実際に行って気づいた、地味に大事な注意点をいくつか。
- 欲しいカラーや形が必ずあるとは限らない。特定のものを狙うなら複数店舗を回るか、代替案を考えておく方がいい
- ヤットコは別で用意した方がいい。爪や手だけで作業するとパーツが傷むし、自分の指も痛くなる
- チャームパーツは実物を見てから選んだ方がいい。袋越しでも表面の状態はある程度確認できる
100円ショップのキーホルダーパーツの代替品をAmazonと楽天で探す
セリアで目当てのパーツが売り切れていたり、もう少し数を揃えたいときは、AmazonやRakutenでまとめ買いする方法もある。以下の3製品は、100均パーツと用途が近い代替候補としてよく見かけるもの。
比較表
| 製品名 | 主な特徴 | 入数 | 購入先 |
|---|---|---|---|
| [RISOUHE] キーホルダー金具 キーホルダーパーツ | 汎用パーツセット | 100個入り | Amazon / 楽天 |
| JoyWave キーホルダー金具 キーホルダーパーツ ワンタッチ ナスカン | ワンタッチ式ナスカン | 30個入り | Amazon / 楽天 |
| [Keepfine] ワイヤーキーホルダー ネジ式 ワイヤーキーリング | ナイロン被覆ステンレスワイヤー | 記載なし | Amazon / 楽天 |
[RISOUHE]キーホルダー金具 キーホルダーパーツ 100部品個入り キーリングアクセサリー
カニカン・丸カン・スプリットリングなど複数種のパーツが100個単位でまとめて入っているタイプ。種類ごとに少しずつ試したいときや、ある程度まとまった数を手元に置いておきたいときに向いている。

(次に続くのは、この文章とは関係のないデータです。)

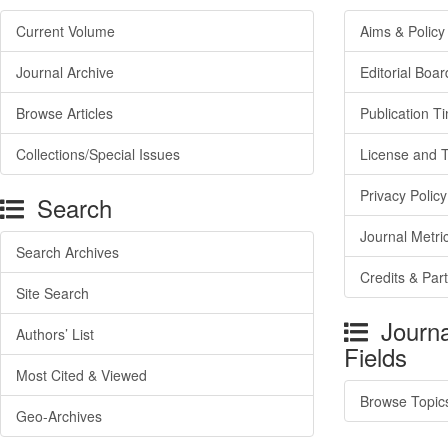
Current Volume
Aims & Policy
Journal Archive
Editorial Boar
Browse Articles
Publication T
Collections/Special Issues
License and 
Privacy Policy
Search
Journal Metri
Search Archives
Credits & Par
Site Search
Journa
Authors’ List
Fields
Most Cited & Viewed
Browse Topic
Geo-Archives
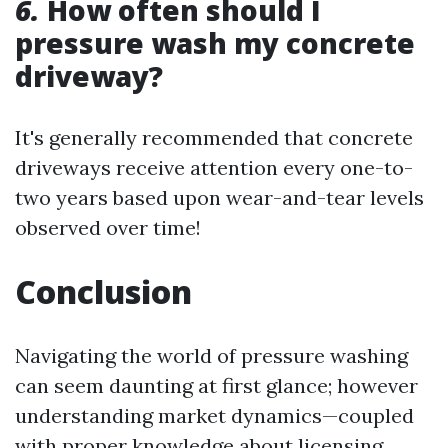
6.
How often should I
pressure wash my concrete
driveway?
It's generally recommended that concrete
driveways receive attention every one-to-
two years based upon wear-and-tear levels
observed over time!
Conclusion
Navigating the world of pressure washing
can seem daunting at first glance; however
understanding market dynamics—coupled
with proper knowledge about licensing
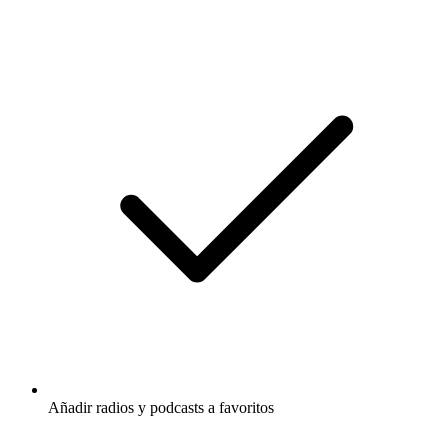
Añadir radios y podcasts a favoritos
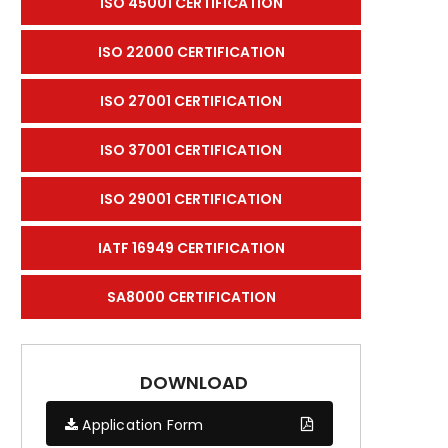
ISO 45001 CERTIFICATION
ISO 22000 CERTIFICATION
ISO 27001 CERTIFICATION
ISO 37001 CERTIFICATION
ISO 29001 CERTIFICATION
IATF 16949 CERTIFICATION
SA8000 CERTIFICATION
DOWNLOAD
Application Form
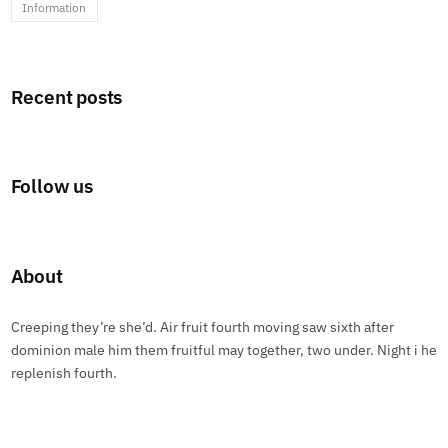
Information
Recent posts
Follow us
About
Creeping they’re she’d. Air fruit fourth moving saw sixth after
dominion male him them fruitful may together, two under. Night i he
replenish fourth.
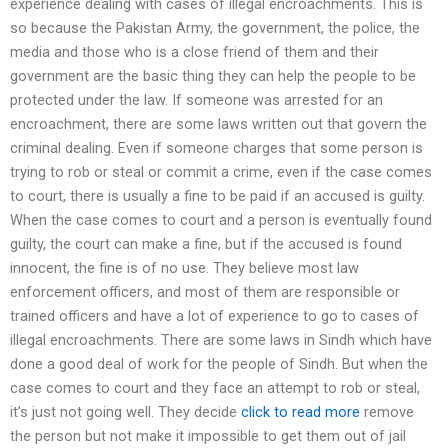
experience dealing with cases of illegal encroachments. This is
so because the Pakistan Army, the government, the police, the
media and those who is a close friend of them and their
government are the basic thing they can help the people to be
protected under the law. If someone was arrested for an
encroachment, there are some laws written out that govern the
criminal dealing. Even if someone charges that some person is
trying to rob or steal or commit a crime, even if the case comes
to court, there is usually a fine to be paid if an accused is guilty.
When the case comes to court and a person is eventually found
guilty, the court can make a fine, but if the accused is found
innocent, the fine is of no use. They believe most law
enforcement officers, and most of them are responsible or
trained officers and have a lot of experience to go to cases of
illegal encroachments. There are some laws in Sindh which have
done a good deal of work for the people of Sindh. But when the
case comes to court and they face an attempt to rob or steal,
it’s just not going well. They decide
click to read more
remove
the person but not make it impossible to get them out of jail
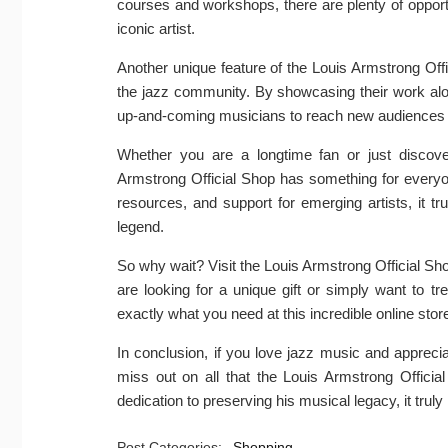
courses and workshops, there are plenty of opport
iconic artist.
Another unique feature of the Louis Armstrong Offi
the jazz community. By showcasing their work alon
up-and-coming musicians to reach new audiences and
Whether you are a longtime fan or just discover
Armstrong Official Shop has something for everyon
resources, and support for emerging artists, it trul
legend.
So why wait? Visit the Louis Armstrong Official Shop
are looking for a unique gift or simply want to t
exactly what you need at this incredible online stor
In conclusion, if you love jazz music and apprecia
miss out on all that the Louis Armstrong Officia
dedication to preserving his musical legacy, it truly 
Post Categories:
Shopping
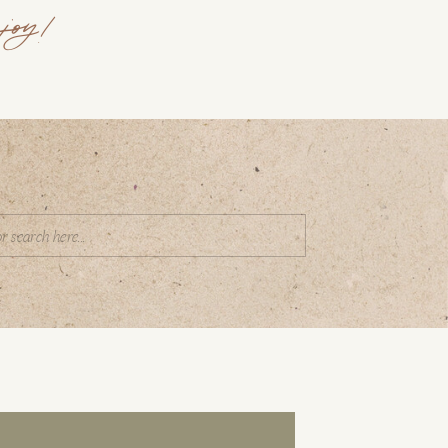
joy!
Search
or:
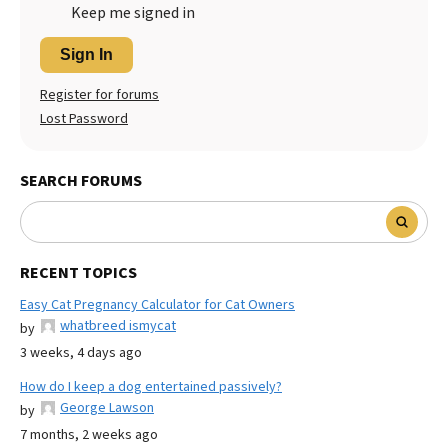
Keep me signed in
Sign In
Register for forums
Lost Password
SEARCH FORUMS
RECENT TOPICS
Easy Cat Pregnancy Calculator for Cat Owners
whatbreed ismycat
by
3 weeks, 4 days ago
How do I keep a dog entertained passively?
George Lawson
by
7 months, 2 weeks ago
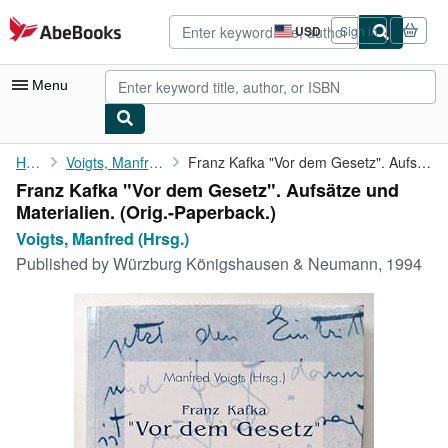
Skip to main content
AbeBooks.com
USD
Sign in
Site
shopping
preferences
Menu
My Account
Home
Voigts, Manfred (Hrsg.)
Franz Kafka "Vor dem Gesetz". Aufsätze und Materialien.
Franz Kafka "Vor dem Gesetz". Aufsätze und
My Purchases
Materialien. (Orig.-Paperback.)
Advanced Search
Voigts, Manfred (Hrsg.)
Published by
Würzburg Königshausen & Neumann, 1994
Browse Collections
Rare Books
Art & Collectibles
Textbooks
Sellers
Start Selling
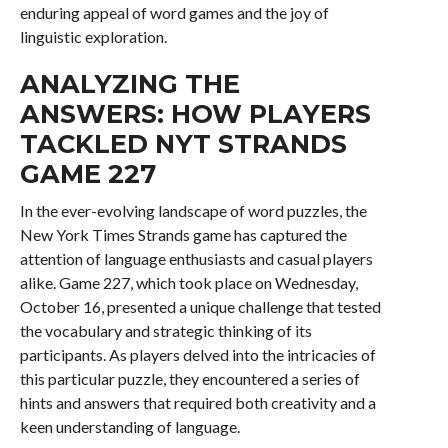
enduring appeal of word games and the joy of
linguistic exploration.
ANALYZING THE
ANSWERS: HOW PLAYERS
TACKLED NYT STRANDS
GAME 227
In the ever-evolving landscape of word puzzles, the
New York Times Strands game has captured the
attention of language enthusiasts and casual players
alike. Game 227, which took place on Wednesday,
October 16, presented a unique challenge that tested
the vocabulary and strategic thinking of its
participants. As players delved into the intricacies of
this particular puzzle, they encountered a series of
hints and answers that required both creativity and a
keen understanding of language.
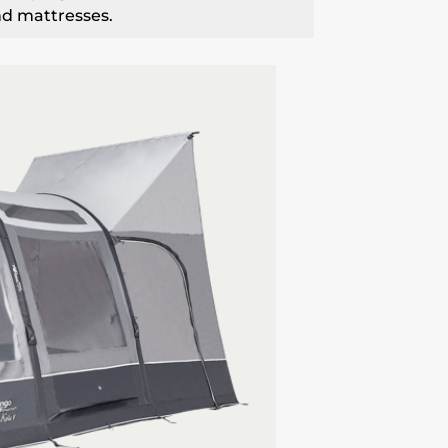
nd mattresses.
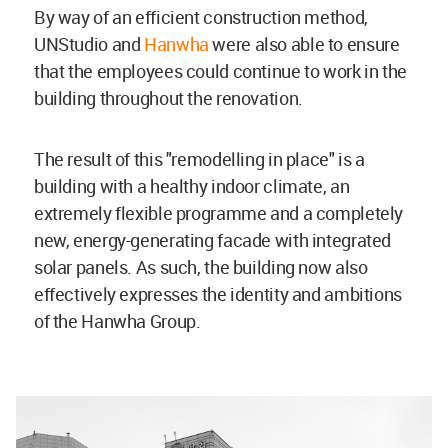
By way of an efficient construction method,
UNStudio and
Hanwha
were also able to ensure
that the employees could continue to work in the
building throughout the renovation.
The result of this "remodelling in place" is a
building with a healthy indoor climate, an
extremely flexible programme and a completely
new, energy-generating facade with integrated
solar panels. As such, the building now also
effectively expresses the identity and ambitions
of the Hanwha Group.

JoyWave キーホルダー金具 キーホルダーパーツ 30個入り ワンタッチ ナスカン
ワンタッチで開閉できるナスカンタイプで、バッグへの着脱をよく繰り返す用途に合っている。30個入りなので、セリアで2〜3袋買うのと近い感覚で使い切れる量感。
[Keepfine] ワイヤーキーホルダー ネジ式 ワイヤーキーリング ナイロン被覆ステンレスキーチェーン ステンレス製スチールケーブル
金属リングではなく、ナイロン被覆のステンレスワイヤーをネジ式で固定するタイプ。鍵を何本もまとめたいときや、引っ張りに強い素材が必要な場面で使われることが多い。チェーンやカニカンとは少し異なる用途になる。
というわけで、最後にこれをお伝えしたいのです。
セリアでキーホルダーのパーツを買ってよかったです。趣味として自分でキーホルダーを作るのは楽しいですね。
特にボールチェーンやナスカンは、価格を考えればかなり優秀な品質でした。
ただ、「100円ショップの商品だから何にでも使える」と思って購入すると、少し後悔するかもしれません。
毎日使うものや、大切な人へのプレゼント用として使う場合は、気になる点が出てくる可能性があります。素材や個々のパーツに関する詳細な情報が不足しているため、後でパーツを交換したいときなどに困るかもしれません。
とはいえ、キーホルダー作りが趣味の方や、手作りのプレゼントを贈りたい方にとって、セリアはおすすめの場所です。